(yes. it’s been two years since I posted a blog post).

It occurred to me as I was editing wedding photos for Courtney and Mike that you all don’t have the opportunity to see what I see. The back end of this work. In this digital age where we can click,click,click when waiting for the moment (a blessing and a curse), editing photos is this walk toward finding the moment. It reminds me of being in the darkroom, ages ago, when an image would reveal itself in its perfect imperfection, under the developer, watery and impermanent. My breath would catch when an image was developing. My memory triggered, the moment, the hope, the art, the light, the people. Did it all line up as I thought that it had in that split second when I chose to depress the shutter? That tentative dance that my mind and heart had to do –  between freedom and structure, technicality and intuition…how did it pan out? Every roll of film carried these questions. So much so that I still forget that people don’t see the world in the way that my heart and brain have been trained to see.

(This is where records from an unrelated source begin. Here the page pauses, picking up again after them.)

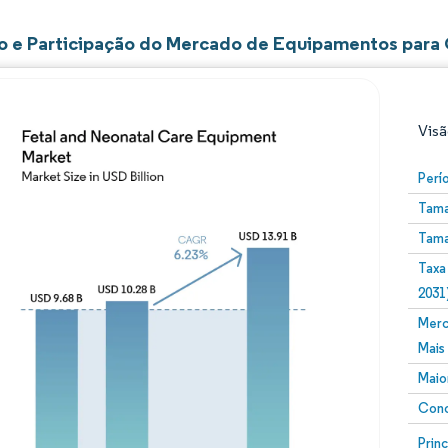
 e Participação do Mercado de Equipamentos para 
Visã
Perí
Tama
Tama
Taxa
2031
Merc
Imagem © Mordor Intelligence. O reuso requer atribuiç
Mais
Maio
Conc
Image
Prin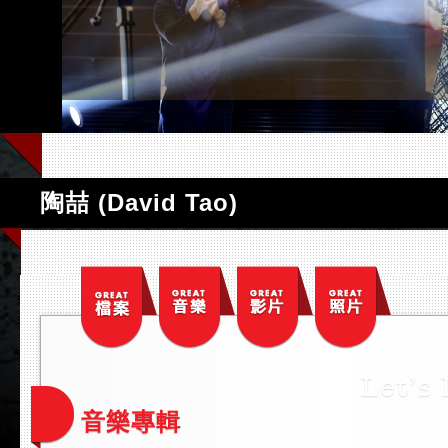
陶喆 (David Tao)
音樂專輯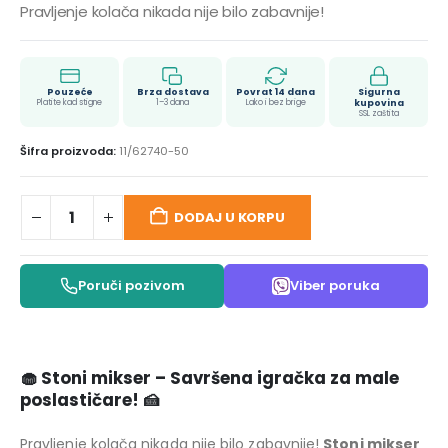
Pravljenje kolača nikada nije bilo zabavnije!
Pouzeće
Brza dostava
Povrat 14 dana
Sigurna
Platite kad stigne
1–3 dana
Lako i bez brige
kupovina
SSL zaštita
Šifra proizvoda:
11/62740-50
DODAJ U KORPU
Poruči pozivom
Viber poruka
🧁 Stoni mikser – Savršena igračka za male
poslastičare! 🍰
Pravljenje kolača nikada nije bilo zabavnije!
Stoni mikser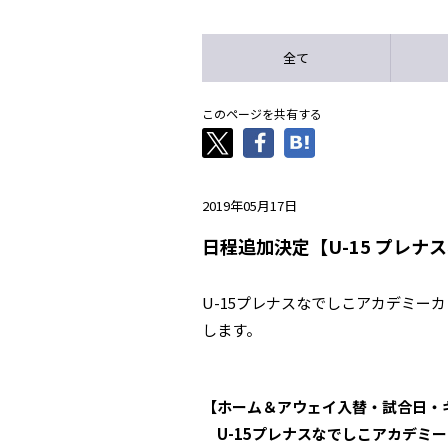
全て
このページを共有する
2019年05月17日
日程追加決定【U-15 プレナ
U-15プレナスなでしこアカデミー
します。
【ホーム＆アウェイ入替・試合日・
U-15プレナスなでしこアカデミーカ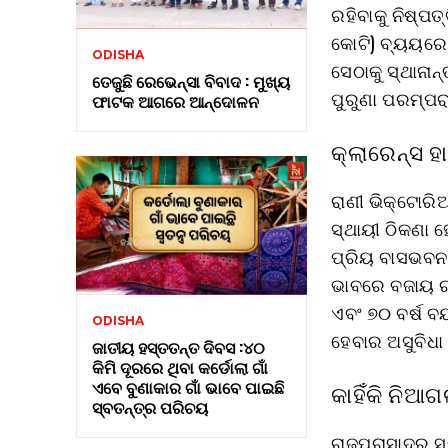
ରହିବାକୁ ନିଷ୍ପତ
କୋଟି) ବ୍ୟୟରେ 
ODISHA
ସେଠାକୁ ସ୍ଥାନାନ
ତେଜୁଛି ରେଭେନ୍ସା ବିବାଦ : ମୁଖ୍ୟ
ପୁରୁଣା ପରମ୍ପରା
ଫାଟକ ଆଗରେ ଆନ୍ଦୋଳନ
କ୍ଲାରେନ୍ସ 
ରାଣୀ ଭିକ୍ଟୋରି
ସ୍ଥାୟୀ ଠିକଣା ହ
ପ୍ରିୟ ବାସଭବ
ଭାବରେ ବଜାୟ ର
ଏବଂ ୭୦ ବର୍ଷ ବ
ODISHA
ହେବାର ଅସୁବିଧା ଉ
ଜାତୀୟ ହସ୍ତତନ୍ତ ଦିବସ :୪୦
କିମି ଦୂରରେ ଥିବା କର୍ଡୋଲା ଗାଁ
ଏବେ ବୁଣାକାର ଗାଁ ଭାବେ ପାଇଛି
କାହିଁକି ନିଆଗ
ସ୍ବତନ୍ତ୍ର ପରିଚୟ
ରାଜପ୍ରାସାଦର ସୂ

I was quickly clicking through this series, deleting all that didn’t resonate with me before sending these files to the client. I went through them in 10 seconds – and in my head I heard the mantra of all of these years in this field: “nope, nope, nope, nope, yup”. Yup. Her eyes are closed. Maybe the fifth is not a perfect image. But I see his eyes. The way that she abandons herself into him. And the way he looks at her. His wife, on this day.

That’s the one.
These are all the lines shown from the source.